Jubilant fans celebrate Spain’s first major tournament victory for 44 years [EPA]
Spain defeated Germany 1-0 in Vienna last Sunday, in the final of football’s Euro 2008 tournament – the country’s first victory in a major competition for 44 years.
It sent the nation into wild celebrations but more significantly, argues Al Jazeera’s diplomatic correspondent, it marked a moment when Spain put its regional differences behind it and looked to the future.
“So what’s the diplomatic correspondent doing in Madrid covering the football?” bleeped my phone with a message from an old colleague in Hout Bay, South Africa, who had been watching Al Jazeera’s coverage of the Euro 2008 final between Spain and Germany.
A good question – and one that deserved an answer longer than a text – because this final wasn’t just another football match between one side, Spain – with a solid 44 year record of losing – and another side, Germany, with an equal record of victory.
Instead the match – and the great build up to it – enabled many commentators and journalists, to take the pulse of a newly confident Spain, a Spain that seems to have finally shaken off the dark shadows of its fascist past.
Seventeen million Spaniards had reportedly tuned in to watch the semi-final between Spain and Russia, a record unsurpassed since the days of General Franco, who ruled Spain 1936 to 1975, and when there was only one state-run television station.
Over twenty million people watched the final itself, tuning in to will the team to victory.
Sea of colours
The centre of Madrid was, of course, a sea of yellow and red – the Spanish national flag – as tens of thousands turned out to watch the match on huge screens, a scene replicated across the country.
Madrid’s citizens celebrated their country’s win and they celebrated again when their team came home.
Huge, happy crowds – barely a need for the hundreds of police on duty – and all full of a new self confidence at their 1-0 triumph.
It is possible to read too much into one football match, albeit a joust that for many Spaniards finally expelled the jinx of 44 years without a major tournament victory that they believe had been put upon them.
But something interesting is at work in the new Spain. Old hostilities and suspicions were suspended in Catalonia and to an extent in the Basque country.
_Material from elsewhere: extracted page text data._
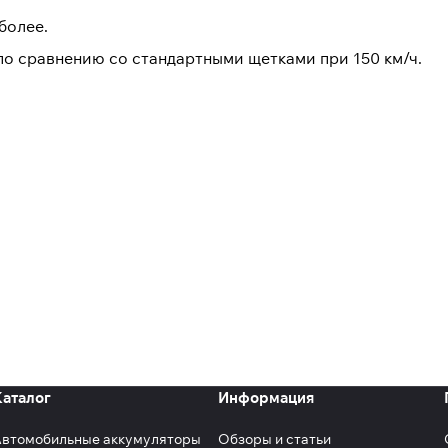
более.
о сравнению со стандартными щетками при 150 км/ч.
Каталог
Информация
Автомобильные аккумуляторы
Обзоры и статьи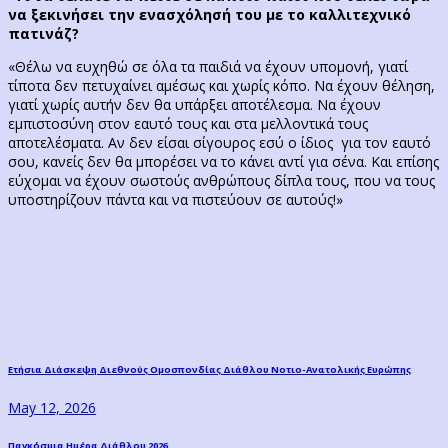
να ξεκινήσει την ενασχόλησή του με το καλλιτεχνικό
πατινάζ?
«Θέλω να ευχηθώ σε όλα τα παιδιά να έχουν υπομονή, γιατί
τίποτα δεν πετυχαίνει αμέσως και χωρίς κόπο. Να έχουν θέληση,
γιατί χωρίς αυτήν δεν θα υπάρξει αποτέλεσμα. Να έχουν
εμπιστοσύνη στον εαυτό τους και στα μελλοντικά τους
αποτελέσματα. Αν δεν είσαι σίγουρος εσύ ο ίδιος για τον εαυτό
σου, κανείς δεν θα μπορέσει να το κάνει αντί για σένα. Και επίσης
εύχομαι να έχουν σωστούς ανθρώπους δίπλα τους, που να τους
υποστηρίζουν πάντα και να πιστεύουν σε αυτούς!»
Post
Previous
Ετήσια Διάσκεψη Διεθνoύς Ομοσπονδίας Διάθλου Νοτιο-Ανατολικής Ευρώπης
post:
navigation
May 12, 2026
Next
Παγκόσμια Ημέρα Διάθλου 2026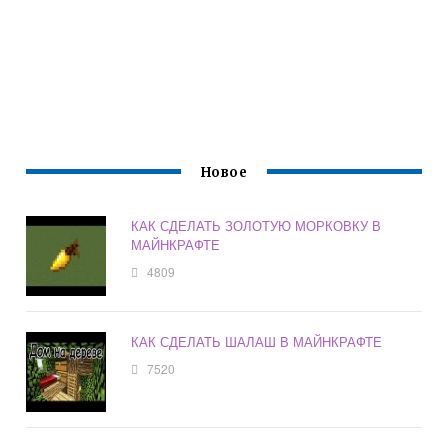
Новое
КАК СДЕЛАТЬ ЗОЛОТУЮ МОРКОВКУ В
МАЙНКРАФТЕ
4809
КАК СДЕЛАТЬ ШАЛАШ В МАЙНКРАФТЕ
7520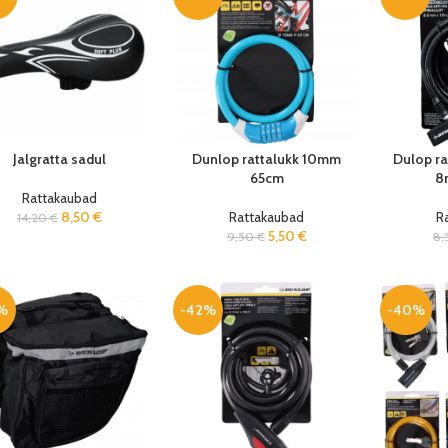
Jalgratta sadul
Dunlop rattalukk 10mm
Dulop ra
65cm
8
Rattakaubad
8,50
€
Rattakaubad
R
14,20
€
5,50
€
9,50
€
8,
%
-42%
-40%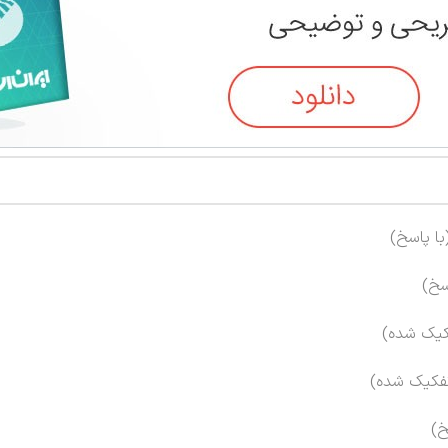
با پاسخ)
سخ)
فکیک شده)
تفکیک شده)
خ)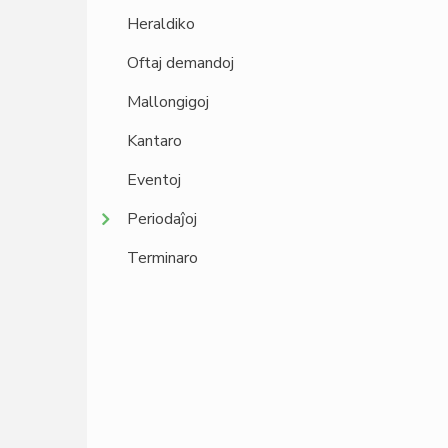
Heraldiko
Oftaj demandoj
Mallongigoj
Kantaro
Eventoj
Periodaĵoj
Terminaro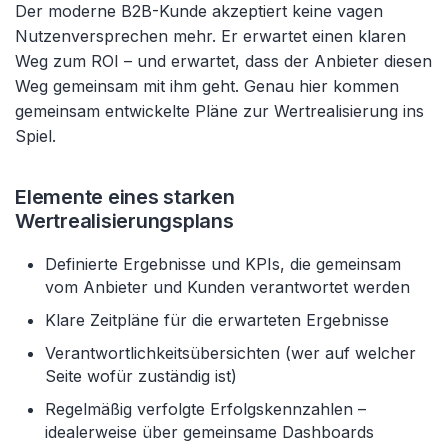
Der moderne B2B-Kunde akzeptiert keine vagen
Nutzenversprechen mehr. Er erwartet einen klaren
Weg zum ROI – und erwartet, dass der Anbieter diesen
Weg gemeinsam mit ihm geht. Genau hier kommen
gemeinsam entwickelte Pläne zur Wertrealisierung ins
Spiel.
Elemente eines starken
Wertrealisierungsplans
Definierte Ergebnisse und KPIs, die gemeinsam
vom Anbieter und Kunden verantwortet werden
Klare Zeitpläne für die erwarteten Ergebnisse
Verantwortlichkeitsübersichten (wer auf welcher
Seite wofür zuständig ist)
Regelmäßig verfolgte Erfolgskennzahlen –
idealerweise über gemeinsame Dashboards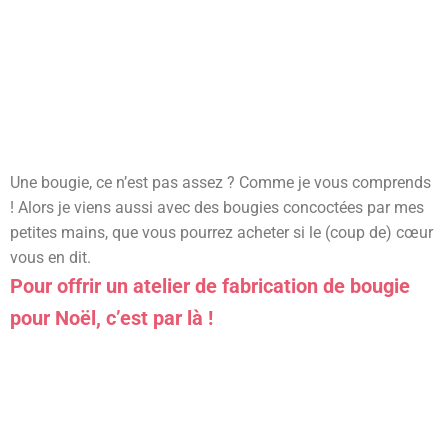
Une bougie, ce n’est pas assez ? Comme je vous comprends
! Alors je viens aussi avec des bougies concoctées par mes
petites mains, que vous pourrez acheter si le (coup de) cœur
vous en dit.
Pour offrir un atelier de fabrication de bougie
pour Noël, c’est par là !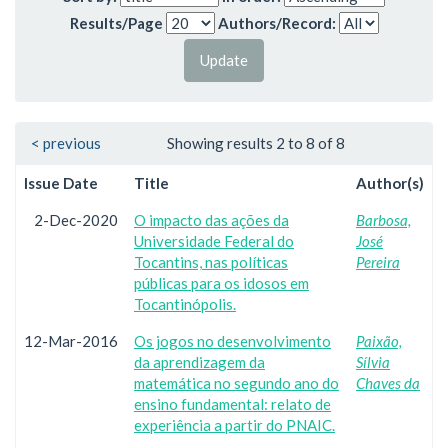
Results/Page
Authors/Record:
< previous
Showing results 2 to 8 of 8
Issue Date
Title
Author(s)
2-Dec-2020
O impacto das ações da
Barbosa,
Universidade Federal do
José
Tocantins, nas políticas
Pereira
públicas para os idosos em
Tocantinópolis.
12-Mar-2016
Os jogos no desenvolvimento
Paixão,
da aprendizagem da
Sílvia
matemática no segundo ano do
Chaves da
ensino fundamental: relato de
experiência a partir do PNAIC.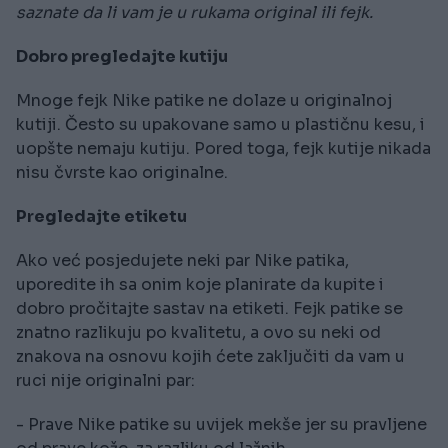
saznate da li vam je u rukama original ili fejk.
Dobro pregledajte kutiju
Mnoge fejk Nike patike ne dolaze u originalnoj
kutiji. Često su upakovane samo u plastičnu kesu, i
uopšte nemaju kutiju. Pored toga, fejk kutije nikada
nisu čvrste kao originalne.
Pregledajte etiketu
Ako već posjedujete neki par Nike patika,
uporedite ih sa onim koje planirate da kupite i
dobro pročitajte sastav na etiketi. Fejk patike se
znatno razlikuju po kvalitetu, a ovo su neki od
znakova na osnovu kojih ćete zaključiti da vam u
ruci nije originalni par:
- Prave Nike patike su uvijek mekše jer su pravljene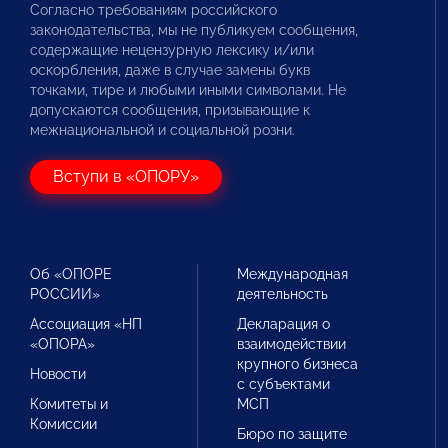
Согласно требованиям российского
законодательства, мы не публикуем сообщения,
содержащие нецензурную лексику и/или
оскорбления, даже в случае замены букв
точками, тире и любыми иными символами. Не
допускаются сообщения, призывающие к
межнациональной и социальной розни.
Вступи в «ОПОРУ»
Об «ОПОРЕ
Международная
РОССИИ»
деятельность
Ассоциация «НП
Декларация о
«ОПОРА»
взаимодействии
крупного бизнеса
Новости
с субъектами
Комитеты и
МСП
Комиссии
Бюро по защите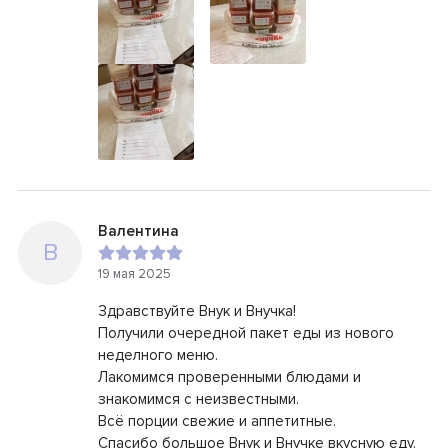
Валентина
В
19 мая 2025
Здравствуйте Внук и Внучка!
Получили очередной пакет еды из нового
неделного меню.
Лакомимся проверенными блюдами и
знакомимся с неизвестными.
Всё порции свежие и аппетитные.
Спасибо большое Внук и Внучке вкусную еду.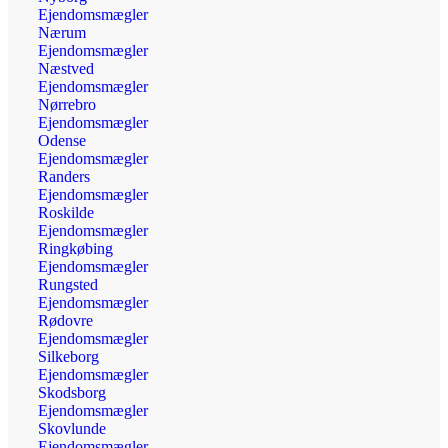
Ejendomsmægler
Nærum
Ejendomsmægler
Næstved
Ejendomsmægler
Nørrebro
Ejendomsmægler
Odense
Ejendomsmægler
Randers
Ejendomsmægler
Roskilde
Ejendomsmægler
Ringkøbing
Ejendomsmægler
Rungsted
Ejendomsmægler
Rødovre
Ejendomsmægler
Silkeborg
Ejendomsmægler
Skodsborg
Ejendomsmægler
Skovlunde
Ejendomsmægler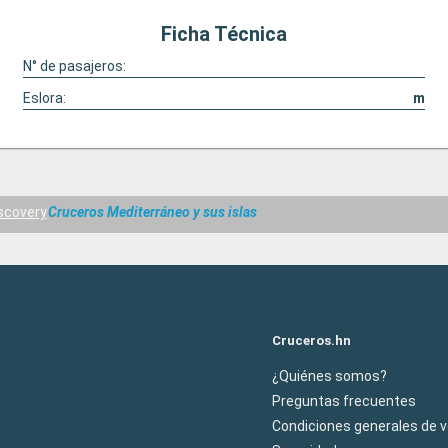
Ficha Técnica
N° de pasajeros:
Eslora:
m
iscovery
Cruceros Mediterráneo y sus islas
Cruceros.hn
¿Quiénes somos?
Preguntas frecuentes
Condiciones generales de 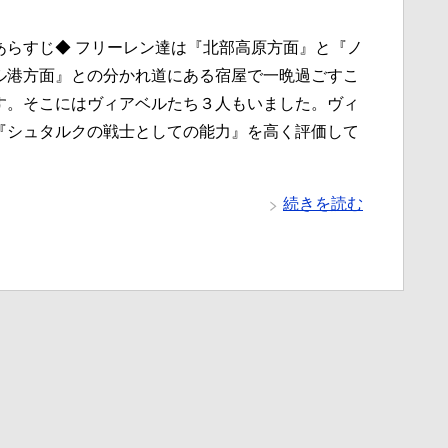
あらすじ◆ フリーレン達は『北部高原方面』と『ノ
ル港方面』との分かれ道にある宿屋で一晩過ごすこ
す。そこにはヴィアベルたち３人もいました。ヴィ
『シュタルクの戦士としての能力』を高く評価して
続きを読む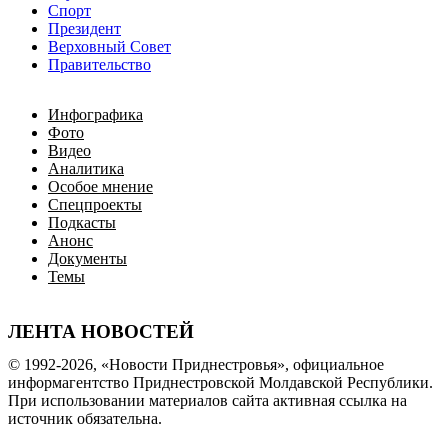
Спорт
Президент
Верховный Совет
Правительство
Инфографика
Фото
Видео
Аналитика
Особое мнение
Спецпроекты
Подкасты
Анонс
Документы
Темы
ЛЕНТА НОВОСТЕЙ
© 1992-2026, «Новости Приднестровья», официальное
информагентство Приднестровской Молдавской Республики.
При использовании материалов сайта активная ссылка на
источник обязательна.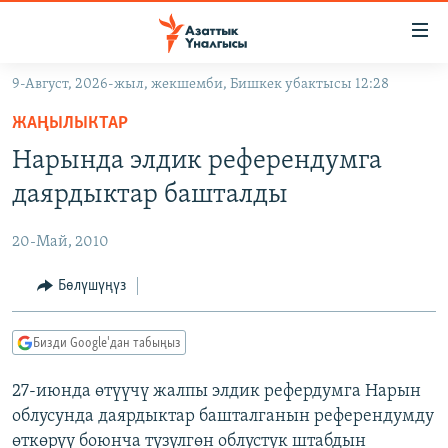
Линктер
Мазмунга
өтүңүз
9-Август, 2026-жыл, жекшемби, Бишкек убактысы 12:28
Навигацияга
ЖАҢЫЛЫКТАР
өтүңүз
ЖАҢЫЛЫКТАР
КЫРГЫЗСТАН
Издөөгө
Нарында элдик референдумга
салыңыз
ДҮЙНӨ
КЫРГЫЗСТАН
даярдыктар башталды
УКРАИНА
САЯСАТ
ДҮЙНӨ
20-Май, 2010
АТАЙЫН ИЛИКТӨӨ
ЭКОНОМИКА
БОРБОР АЗИЯ
ТВ ПРОГРАММАЛАР
Бөлүшүңүз
МАДАНИЯТ
ПОДКАСТ
БҮГҮН АЗАТТЫКТА
Бизди Google'дан табыңыз
ӨЗГӨЧӨ ПИКИР
ЭКСПЕРТТЕР ТАЛДАЙТ
27-июнда өтүүчү жалпы элдик рефердумга Нарын
БИЗ ЖАНА ДҮЙНӨ
Русский
облусунда даярдыктар башталганын референдумду
ДАНИСТЕ
өткөрүү боюнча түзүлгөн облустук штабдын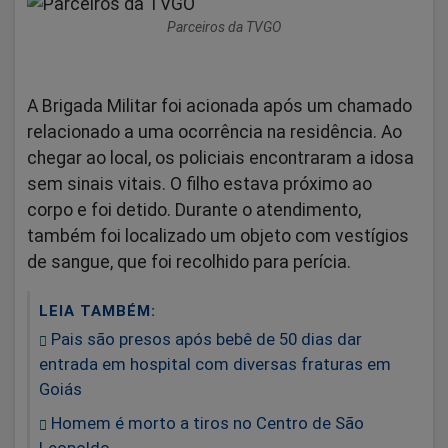
Parceiros da TVGO
A Brigada Militar foi acionada após um chamado
relacionado a uma ocorrência na residência. Ao
chegar ao local, os policiais encontraram a idosa
sem sinais vitais. O filho estava próximo ao
corpo e foi detido. Durante o atendimento,
também foi localizado um objeto com vestígios
de sangue, que foi recolhido para perícia.
LEIA TAMBÉM:
Pais são presos após bebê de 50 dias dar
entrada em hospital com diversas fraturas em
Goiás
Homem é morto a tiros no Centro de São
Leopoldo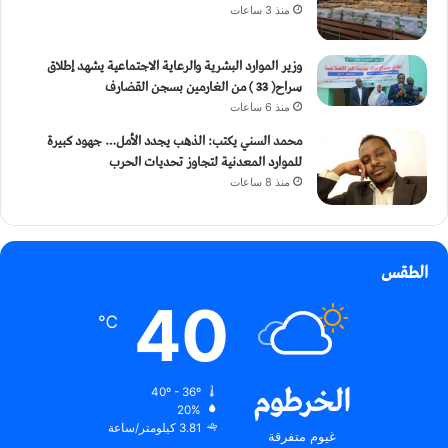
منذ 3 ساعات
وزير الموارد البشرية والرعاية الاجتماعية يشهد إطلاق
سراح( 33 ) من الغارمين بسجن القضارف
منذ 6 ساعات
محمد السني يكتب: الذهب يجدد الأمل… جهود كبيرة
للموارد المعدنية لتجاوز تحديات الحرب
منذ 8 ساعات
الطقس
40
℃
الخرطوم
40º - 36º
20%
3.81 كيلومتر/ساعة
غيوم متفرقة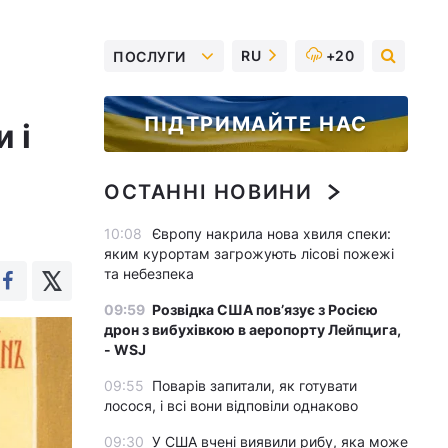
RU
+20
ПОСЛУГИ
ПІДТРИМАЙТЕ НАС
 і
ОСТАННІ НОВИНИ
10:08
Європу накрила нова хвиля спеки:
яким курортам загрожують лісові пожежі
та небезпека
09:59
Розвідка США пов’язує з Росією
дрон з вибухівкою в аеропорту Лейпцига,
- WSJ
09:55
Поварів запитали, як готувати
лосося, і всі вони відповіли однаково
09:30
У США вчені виявили рибу, яка може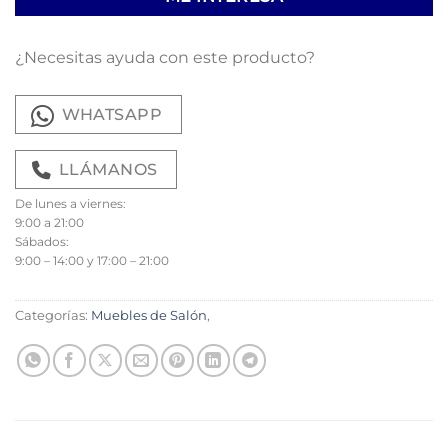
¿Necesitas ayuda con este producto?
WHATSAPP
LLÁMANOS
De lunes a viernes:
9:00 a 21:00
Sábados:
9:00 – 14:00 y 17:00 – 21:00
Categorías:
Muebles de Salón
,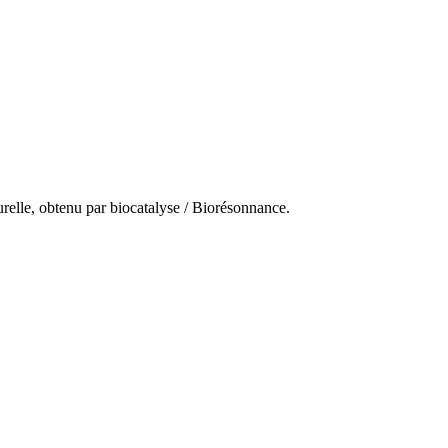
urelle, obtenu par biocatalyse / Biorésonnance.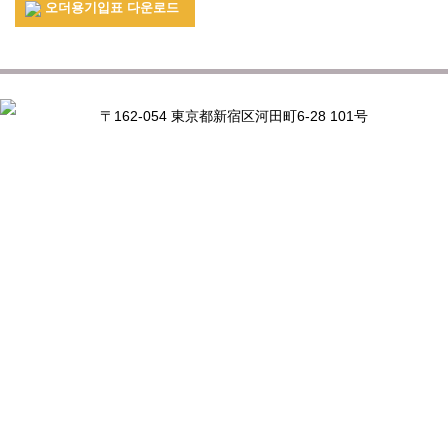
오더용기입표 다운로드
〒162-054 東京都新宿区河田町6-28 101号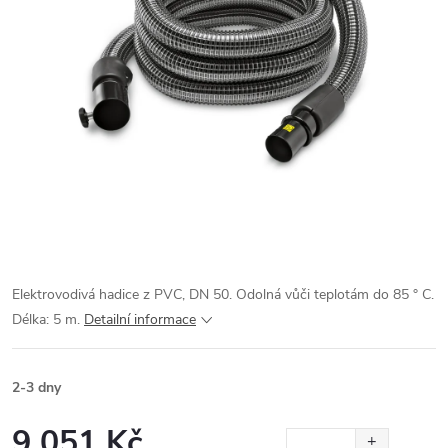
Elektrovodivá hadice z PVC, DN 50. Odolná vůči teplotám do 85 ° C.
Délka: 5 m.
Detailní informace
2-3 dny
9 051 Kč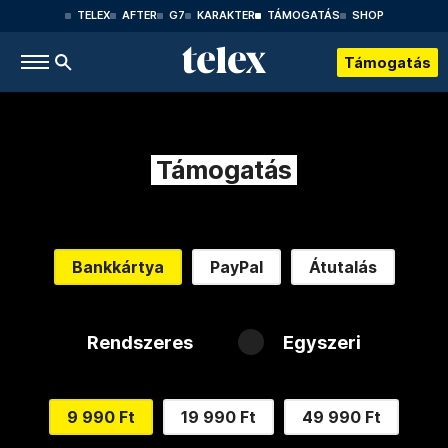
TELEX
AFTER
G7
KARAKTER
TÁMOGATÁS
SHOP
Támogatás
Támogatás
Bankkártya
PayPal
Átutalás
Rendszeres
Egyszeri
9 990 Ft
19 990 Ft
49 990 Ft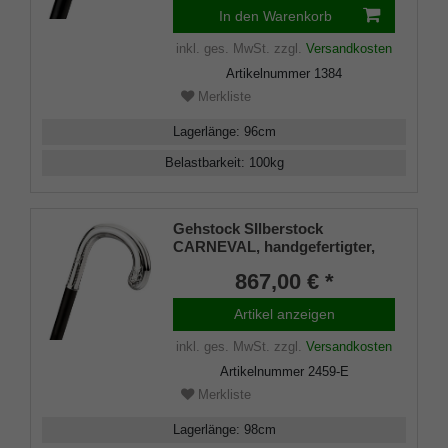
In den Warenkorb
inkl. ges. MwSt.
zzgl.
Versandkosten
Artikelnummer
1384
Merkliste
Lagerlänge
:
96
cm
Belastbarkeit
:
100
kg
Gehstock SIlberstock
CARNEVAL, handgefertigter,
verzierter Rundhakengriff aus
867,00 € *
echtem 925/1000 Sterling
Silber, aufgesetzt auf einen
Artikel anzeigen
Stock aus edlem Makassar
Ebenholz, inklusiv
inkl. ges. MwSt.
zzgl.
Versandkosten
Schlankpuffer.
Artikelnummer
2459-E
Merkliste
Lagerlänge
:
98
cm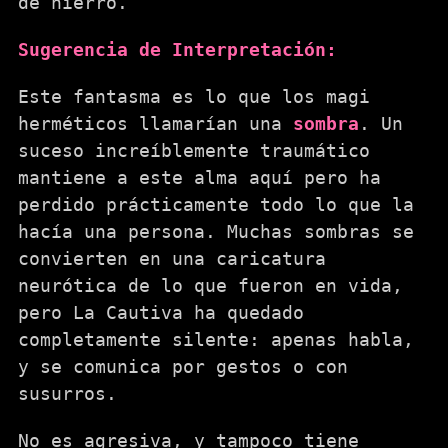
de hierro.
Sugerencia de Interpretación:
Este fantasma es lo que los magi
herméticos llamarían una
sombra
. Un
suceso increíblemente traumático
mantiene a este alma aquí pero ha
perdido prácticamente todo lo que la
hacía una persona. Muchas sombras se
convierten en una caricatura
neurótica de lo que fueron en vida,
pero La Cautiva ha quedado
completamente silente: apenas habla,
y se comunica por gestos o con
susurros.
No es agresiva, y tampoco tiene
Nationalists voices in these two historically independent minded parts of the country were lowered as large numbers of Catalonians and Basques got behind “their” football team.
Football, to an extent, had transcended politics, and even gave some observers the confidence to predict that the high water mark of Catalonian and Basque nationalism has been reached.
In fairness, that process has already been underway in Catalonia, when in March the socialists took over the reigns of government from the nationalists.
Yet Spain’s current recession is deeper than many of its European neighbours, so economic malaise can just as easily unpick the new mood that seems to have gone beyond the centre of Madrid.
But Spain is used to being overlooked.
When Nicolas Sarkozy, France’s president, talks grandly of a new “Mediterranean Union”, there is barely a mention of France’s huge southern neighbour.
So if Spain is now in the process of burying some of its demons – including hopefully the motley band of “football supporters” who had draped themselves in fascist insignia and Nazi swastika flags in the centre of Madrid – then increasingly she will emerge more as an equal to France.
And Spain isn’t waiting for the rest of Europe as she forges ahead with new links with Latin America and Cuba.
Which was another striking feature of the great football celebrations in the capital – for caught up in that great throng were equally enthusiastic Colombians, Ecuadorians and Mexicans.
Football, it seems, had also united the great Spanish diaspora.